The mocha cacao nib and berry tartlets are currently on sale at Primal Pantry’s flagship outlet in Teneriffe, Brisbane. The business has been wildly successful; a testament to the mainstreaming of the paleo philosophy and consumer preferences for food with a more positive nutritional profile.

Owner Mark Rockley opened another store in Nundah in early December, with a further four stores planned for next year.

Tracy leads paleo baking masterclasses in Brisbane throughout the year. For more information on upcoming classes, or to find your nearest Primal Pantry outlet, visit



Mocha Cacao Nib and Berry Filling

1 cup walnuts
½ cup cashews
1 ½ cup pumpkin purée
1 egg
4 yolks
¼ cup maple syrup
¼ cup raw honey
1 tsp pure vanilla paste
1 tbsp raw cacao
¼ tsp cinnamon
1 espresso shot, cooled
Pinch Himalayan pink salt
2 tbsp Felchin Cacao Nibs
Fresh boysenberries


1½ cup walnuts
1 cup almond meal
1 egg white
Pinch Himalayan pink salt

Almond Butter Cups

200g Felchin Organic 74 per cent Cacao Buttons
½ cup almond butter

Almond Butter

500g raw organic almonds



1. Combine walnut and almond meal in a Thermomix or blender.
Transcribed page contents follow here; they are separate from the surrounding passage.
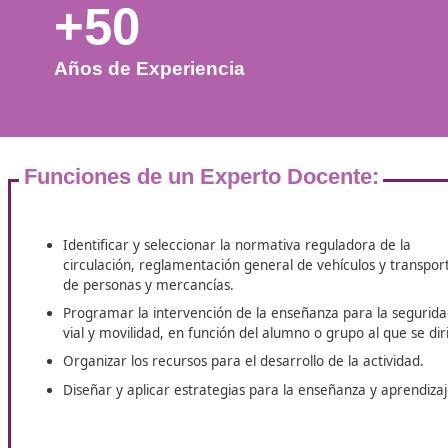
+50
Años de Experiencia
Funciones de un Experto Docente:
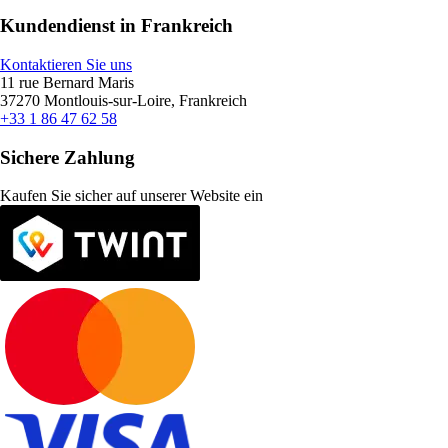
Kundendienst in Frankreich
Kontaktieren Sie uns
11 rue Bernard Maris
37270 Montlouis-sur-Loire, Frankreich
+33 1 86 47 62 58
Sichere Zahlung
Kaufen Sie sicher auf unserer Website ein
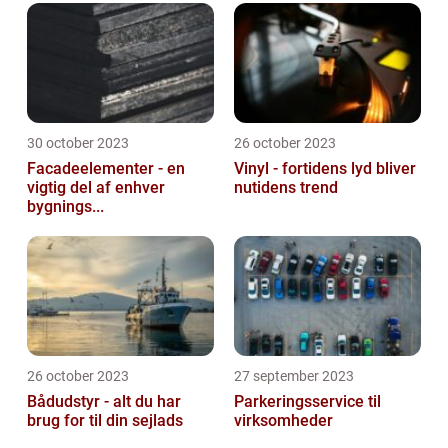
30 october 2023
26 october 2023
Facadeelementer - en
Vinyl - fortidens lyd bliver
vigtig del af enhver
nutidens trend
bygnings...
26 october 2023
27 september 2023
Bådudstyr - alt du har
Parkeringsservice til
brug for til din sejlads
virksomheder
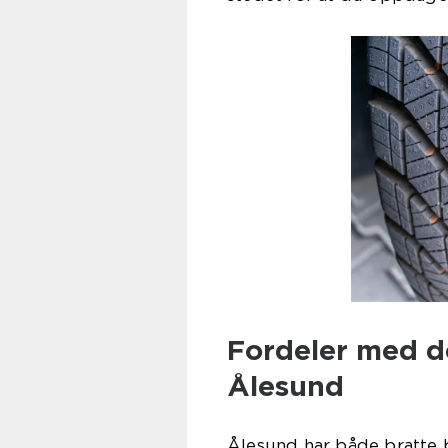
Fordeler med de
Ålesund
Ålesund har både bratte b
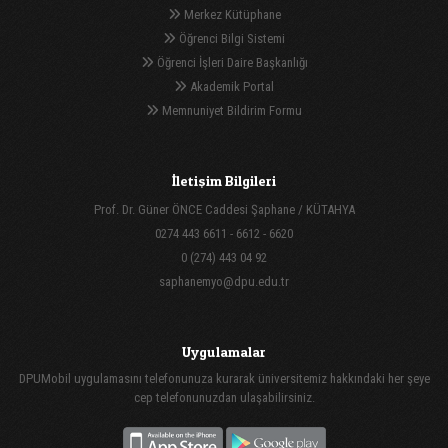
Merkez Kütüphane
Öğrenci Bilgi Sistemi
Öğrenci İşleri Daire Başkanlığı
Akademik Portal
Memnuniyet Bildirim Formu
İletişim Bilgileri
Prof. Dr. Güner ÖNCE Caddesi Şaphane / KÜTAHYA
0274 443 6611 - 6612 - 6620
0 (274) 443 04 92
saphanemyo@dpu.edu.tr
Uygulamalar
DPUMobil uygulamasını telefonunuza kurarak üniversitemiz hakkındaki her şeye
cep telefonunuzdan ulaşabilirsiniz.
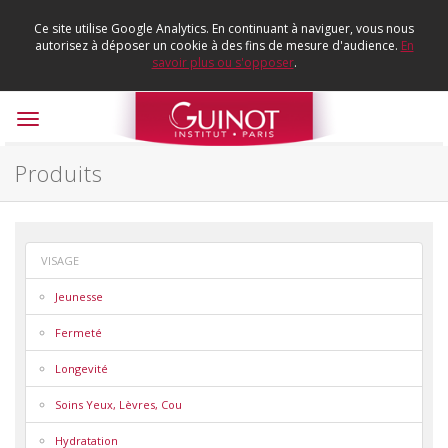
Ce site utilise Google Analytics. En continuant à naviguer, vous nous
autorisez à déposer un cookie à des fins de mesure d'audience.
En
savoir plus ou s'opposer
.
Toggle
navigation
Produits
VISAGE
Jeunesse
Fermeté
Longevité
Soins Yeux, Lèvres, Cou
Hydratation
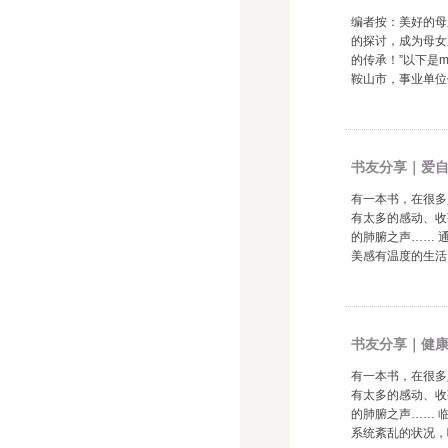
编者按：美好的母
的探讨，成为母女
的传承！”以下是m
鞍山市，事业单位任职
书友分享｜爱
有一本书，在很多
有太多的感动、收
的肺腑之声…… 
美感有温度的生活…
书友分享｜健
有一本书，在很多
有太多的感动、收
的肺腑之声…… 
系统紊乱的状况，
2. Purée to very fine crumb.
3. Add egg white and pink salt, process till combined.
4. Brush tart moulds with coconut oil and divide pastry between moulds.

5. Pastry should be 2-3mm in thickness.
6. Blind back tart shell in oven.

Mocha Cacao Nib and Berry Filling

1. Combine walnuts and cashews in Thermomix and process to fine crumb.
2. Add in all wet ingredients and purée to very smooth custard.
3. Add raw cacao, cinnamon and pink salt.
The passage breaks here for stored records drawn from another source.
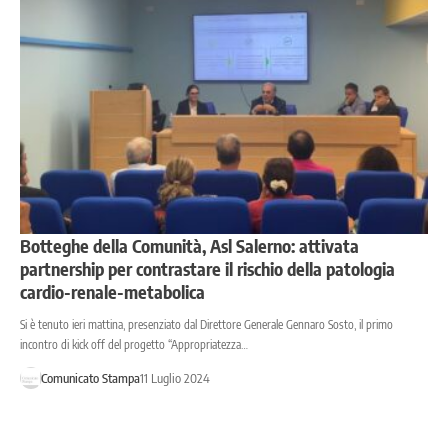
Botteghe della Comunità, Asl Salerno: attivata
partnership per contrastare il rischio della patologia
cardio-renale-metabolica
Si è tenuto ieri mattina, presenziato dal Direttore Generale Gennaro Sosto, il primo
incontro di kick off del progetto “Appropriatezza…
Comunicato Stampa
11 Luglio 2024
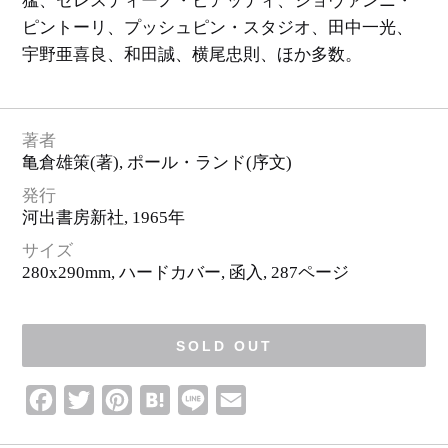
猛、セレスティーノ・ピアッティ、ジョヴァンニ・
ロ
ゴ
・
ピントーリ、プッシュピン・スタジオ、田中一光、
ピ
ク
宇野亜喜良、和田誠、横尾忠則、ほか多数。
ト
グ
ラ
ム
著者
亀倉雄策
(著),
ポール・ランド
(序文)
発行
河出書房新社
, 1965年
サイズ
280x290mm, ハードカバー, 函入,
287ページ
SOLD OUT
F
T
P
H
L
E
a
w
i
a
i
m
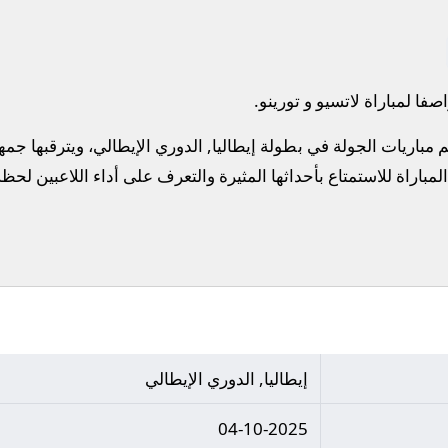
فا لمباراة لاتسيو و تورينو.
م مباريات الجولة في بطولة إيطاليا, الدوري الإيطالي، ويترقبها 
المباراة للاستمتاع بأحداثها المثيرة والتعرف على أداء اللاعبين لحظ
إيطاليا, الدوري الإيطالي
04-10-2025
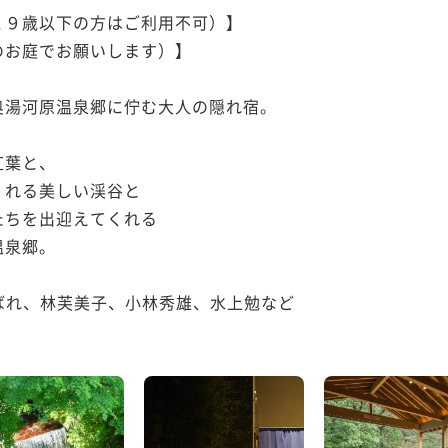
９歳以下の方はご利用不可）】

お庭でお願いします）】

湯河原温泉郷に佇む大人の隠れ宿。

葉と、

れる美しい渓谷と

ちを出迎えてくれる

泉郷。

ばれ、林芙美子、小林秀雄、水上勉など
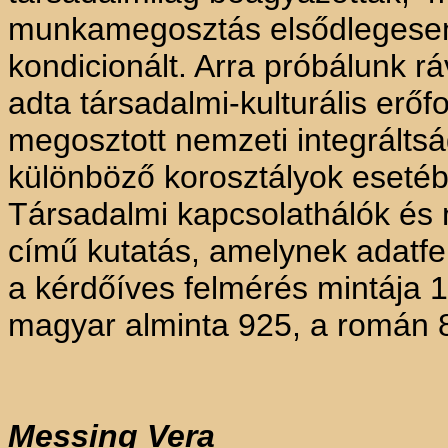
munkamegosztás elsődlegesen a
kondicionált. Arra próbálunk r
adta társadalmi-kulturális erő
megosztott nemzeti integrálts
különböző korosztályok esetéb
Társadalmi kapcsolathálók és 
című kutatás, amelynek adatfel
a kérdőíves felmérés mintája 
magyar alminta 925, a román 83
Messing
Vera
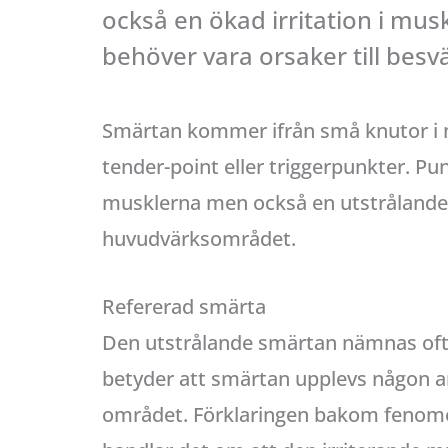
också en ökad irritation i mus
behöver vara orsaker till besvä
Smärtan kommer ifrån små knutor i m
tender-point eller triggerpunkter. Pu
musklerna men också en utstrålande 
huvudvärksområdet.
Refererad smärta
Den utstrålande smärtan nämnas ofta
betyder att smärtan upplevs någon a
området. Förklaringen bakom fenomen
4. Place custard into metal bowl and stir through cacao nibs.
5. Meanwhile place fresh boysenberries into tart shells.
6. Spoon over custard mix and bake in oven at 140°C.

7. Do not cook all the way through.

Almond Butter Cups

1. Melt chocolate and 1/3 fill moulds.

2. Refrigerate till slightly set.
3. Spoon in almond butter 1/3 fill mould.

4. Cover with remaining chocolate.
5. Set till firm.

Almond Butter

1. Roast in oven to release oils.
2. Place in Thermomix while still warm and blend on medium speed until almonds have
released oils and turned to butter like consistency.
3. You may need to add a neutral oil to get the butter consistency (depending on the weather)


1. Remove tartlets from moulds.
2. Roughly chop almond buttercups and sprinkle on top of tartlets.
3. Drizzle with almond butter.
4. Garnish with raspberries and micro mint. Sprinkle with edible lustre.

Note: To make pumpkin purée wrap whole pumpkin in foil and steam through. Remove and scrape out seeds and discard. Remove flesh and purée.